A Jerusalem Sketch |
Israel's a big flirt. Paris flirts too, but Paris is sluttier.
Israel's mystical and grungy. It's four cardboard walls stapled together and somehow it stands straight up.
Israeli soldiers, in their muddy green outfits, red berets, pants tucked into their shoe-shined boots, and a rifle criss-crosses their chest. And through all my traveling, never have I met people more devoted to their country.
It's mismatched, biblical ruins on the street-sides and shawarma. It's quartered and sectioned-off and there's no real explanation to this controversial parcel of land, the approximate size of New Jersey.
It's Israel... and it is said that my father's father stood on a corner, in his Eastern European shtetl of Antepol, Poland, and, way before 1947 and the Six Day War, he spoke passionately about returning to the homeland. And in these shtetles, Hebrew was the language you studied, but Yiddish was the language you spoke, but he defied that, on a soapbox, in the middle of the square, speaking in Hebrew, telling the people to go to Israel. And that's what Hilda says. Hilda said, "he had a million dollar brain with a ten cent screw." He spoke in Hebrew, a little before Hertzl, and he never went.
I come from seven or eight generations of Rabbis, this lineage of clergymen... it's the family business. And then my father, with five daughters and no sons... no Rabbis to continue the familial tradition. I go to Israel with Birthright, at first, one week and a half, and then travel this country for about a month after wards, maybe a little less.
And there's Jerusalem. It's the biblical city with white buildings that look like chalk, dotting brown mountainsides, and old patchwork stones. Clotheslines zig-zag in the distance. And Old Jerusalem, the tour-guides with their red flags and the tourists with fanny packs and orthotic sandals, is over-crowded. Sight-seers and religious zealots jam-packed into this small city. It's extremism to the max with black burkas and white tzit tzit. Of course, it's overwhelming and it gives you a panic attack to stand in the center; your clothes cling to you, drenched in sweat, as swarms of people swish past.
The Kotel, this Western Wall, King Solomon's temple, the ideal Masonic form, with pigeons cooped inside gaps in the wall, looking down and cooing. Folded paper crammed between the slabs, and green moss spilling over. It's still chaos because there's singing and praying and people walking backwards. Squat women with long black skirts touch it, their head turned down, bawling. It's the people, rocking back and forth. It's the plastic white lawn chairs and it's the pigeons. First, you wait in line and people cut in front of you, but you wisen up and elbow your way up to the front. You face the slabs of weathered stone and you're so close you can kiss it. You look up at this wall and marvel, "This was in the Bible." (I never read the Bible; I studied it, but that's it.) And when I'm at this wall, which I studied for countless years in grade school (with pop quizzes and finals), all the sounds hush and I squeeze my folded paper into a crease between two stones. There's this buzz, like a television set to mute, and this static. This is my moment with the wall, white pigeons staring down. When I'm done, I walk backwards because that's what they tell me to do. "Never," they say, "have your back turned to the wall."

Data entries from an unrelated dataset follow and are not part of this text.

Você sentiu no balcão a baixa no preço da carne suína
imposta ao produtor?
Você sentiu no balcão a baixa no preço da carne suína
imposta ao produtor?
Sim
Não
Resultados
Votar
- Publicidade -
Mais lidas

And there's the shuk, the public market, with dates and fruit and nuts, haggling, no plastic bags, and no standard health practices. The orthodox and the secular, scrambling for last-minute deals, before the Shabbos.
And there's the Dead Sea, it burns your scabs as you float. Sulphur baths that smell like rotten eggs. You pay for entry and then you take a shuttle, but I walk because the shuttle just left... and there are signs, water-marks where the sea used to be, and I walk past "1999" and "2000" and then, as it gets closer to the stinging water, "2009" and "2010." It's too much salt for life to exist...the lowest elevation on this planet. It's a good 15 minute walk. And soon, this narrow strip of water will dry up. You finally reach the water, and people float by you. And just across the way, not so far-off, there's Jordan.
So, it starts with birthright, traveling alongside forty-or-so Jewish young adults, still gangly and still baby-faced. It's ten days, going from one place to the next, sitting in an air-conditioned bus, as this massive vehicle snakes around narrow cliffs. It's hyper-accelerated and it's like speed-dating. There's no time to sleep or really connect or process. This is the Wailing Wall and this is the Dead Sea and this is King David's toilet. And it's a ten day blur of name games and icebreakers. There's the girl who, every two days, is with a different fellow, and she leaves a messy trail of boys in her wake. And there are two religious kids and there are cliques.
With no time to waste, ten days later, after beckoning my fellow birthrighters farewell at the airport, I'm hopping trains to Haifa with Tzlil, the armed guard. It's Goldstars at the pub and the next morning, just before she drops me off at the bus station (where, for the first time in ten days, I'm all alone and my bus is late), I meet her grandma. She's a holocaust survivor from Hungary and she can't speak English and I can't speak Hebrew, but I like her. She feeds me fiber cereal.